> [About this task]:
Set the entries down again exactly; none may be skipped.

Page-level text extractions:

[Start of Attachment]

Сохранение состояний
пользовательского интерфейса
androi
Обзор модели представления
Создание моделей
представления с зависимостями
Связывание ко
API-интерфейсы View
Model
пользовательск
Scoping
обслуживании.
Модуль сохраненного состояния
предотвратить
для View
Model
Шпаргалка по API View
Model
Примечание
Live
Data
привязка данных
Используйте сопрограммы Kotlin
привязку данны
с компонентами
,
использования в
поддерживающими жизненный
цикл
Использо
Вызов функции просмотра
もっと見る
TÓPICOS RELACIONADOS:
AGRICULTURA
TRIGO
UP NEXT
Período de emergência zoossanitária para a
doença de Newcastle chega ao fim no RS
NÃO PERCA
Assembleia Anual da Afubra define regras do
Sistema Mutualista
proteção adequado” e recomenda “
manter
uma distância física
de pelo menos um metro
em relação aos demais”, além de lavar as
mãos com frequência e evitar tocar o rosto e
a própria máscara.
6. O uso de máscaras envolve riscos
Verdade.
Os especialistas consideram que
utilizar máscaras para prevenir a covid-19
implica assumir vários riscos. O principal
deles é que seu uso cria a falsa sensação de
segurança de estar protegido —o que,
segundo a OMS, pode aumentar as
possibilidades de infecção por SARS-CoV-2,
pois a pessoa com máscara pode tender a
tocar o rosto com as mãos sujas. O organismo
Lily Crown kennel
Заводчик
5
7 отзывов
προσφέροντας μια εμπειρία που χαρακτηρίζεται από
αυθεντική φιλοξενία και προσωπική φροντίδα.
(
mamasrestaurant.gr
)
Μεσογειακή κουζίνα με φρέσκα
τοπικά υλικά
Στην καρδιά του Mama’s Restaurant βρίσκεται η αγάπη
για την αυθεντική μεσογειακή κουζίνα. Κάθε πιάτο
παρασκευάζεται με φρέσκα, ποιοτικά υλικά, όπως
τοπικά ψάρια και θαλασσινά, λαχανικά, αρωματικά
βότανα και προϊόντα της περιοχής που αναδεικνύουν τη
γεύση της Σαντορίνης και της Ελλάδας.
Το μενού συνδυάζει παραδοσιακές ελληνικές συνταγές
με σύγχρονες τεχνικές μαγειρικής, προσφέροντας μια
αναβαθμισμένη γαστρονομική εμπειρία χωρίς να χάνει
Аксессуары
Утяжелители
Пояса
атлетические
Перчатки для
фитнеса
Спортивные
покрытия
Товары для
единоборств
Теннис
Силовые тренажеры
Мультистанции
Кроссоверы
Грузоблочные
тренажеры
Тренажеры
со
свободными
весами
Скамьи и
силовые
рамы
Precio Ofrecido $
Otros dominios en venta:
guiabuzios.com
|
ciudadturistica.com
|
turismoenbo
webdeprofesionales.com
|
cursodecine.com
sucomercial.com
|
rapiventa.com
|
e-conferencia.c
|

[End of Attachment]

> [Expected answer]:
Сохранение состояний
пользовательского интерфейса
androi
Обзор модели представления
Создание моделей
представления с зависимостями
Связывание ко
API-интерфейсы View
Model
пользовательск
Scoping
обслуживании.
Модуль сохраненного состояния
предотвратить
для View
Model
Шпаргалка по API View
Model
Примечание
Live
Data
привязка данных
Используйте сопрограммы Kotlin
привязку данны
с компонентами
,
использования в
поддерживающими жизненный
цикл
Использо
Вызов функции просмотра
もっと見る
TÓPICOS RELACIONADOS:
AGRICULTURA
TRIGO
UP NEXT
Período de emergência zoossanitária para a
doença de Newcastle chega ao fim no RS
NÃO PERCA
Assembleia Anual da Afubra define regras do
Sistema Mutualista
proteção adequado” e recomenda “
manter
uma distância física
de pelo menos um metro
em relação aos demais”, além de lavar as
mãos com frequência e evitar tocar o rosto e
a própria máscara.
6. O uso de máscaras envolve riscos
Verdade.
Os especialistas consideram que
utilizar máscaras para prevenir a covid-19
implica assumir vários riscos. O principal
deles é que seu uso cria a falsa sensação de
segurança de estar protegido —o que,
segundo a OMS, pode aumentar as
possibilidades de infecção por SARS-CoV-2,
pois a pessoa com máscara pode tender a
tocar o rosto com as mãos sujas. O organismo
Lily Crown kennel
Заводчик
5
7 отзывов
προσφέροντας μια εμπειρία που χαρακτηρίζεται από
αυθεντική φιλοξενία και προσωπική φροντίδα.
(
mamasrestaurant.gr
)
Μεσογειακή κουζίνα με φρέσκα
τοπικά υλικά
Στην καρδιά του Mama’s Restaurant βρίσκεται η αγάπη
για την αυθεντική μεσογειακή κουζίνα. Κάθε πιάτο
παρασκευάζεται με φρέσκα, ποιοτικά υλικά, όπως
τοπικά ψάρια και θαλασσινά, λαχανικά, αρωματικά
βότανα και προϊόντα της περιοχής που αναδεικνύουν τη
γεύση της Σαντορίνης και της Ελλάδας.
Το μενού συνδυάζει παραδοσιακές ελληνικές συνταγές
με σύγχρονες τεχνικές μαγειρικής, προσφέροντας μια
αναβαθμισμένη γαστρονομική εμπειρία χωρίς να χάνει
Аксессуары
Утяжелители
Пояса
атлетические
Перчатки для
фитнеса
Спортивные
покрытия
Товары для
единоборств
Теннис
Силовые тренажеры
Мультистанции
Кроссоверы
Грузоблочные
тренажеры
Тренажеры
со
свободными
весами
Скамьи и
силовые
рамы
Precio Ofrecido $
Otros dominios en venta:
guiabuzios.com
|
ciudadturistica.com
|
turismoenbo
webdeprofesionales.com
|
cursodecine.com
sucomercial.com
|
rapiventa.com
|
e-conferencia.c
|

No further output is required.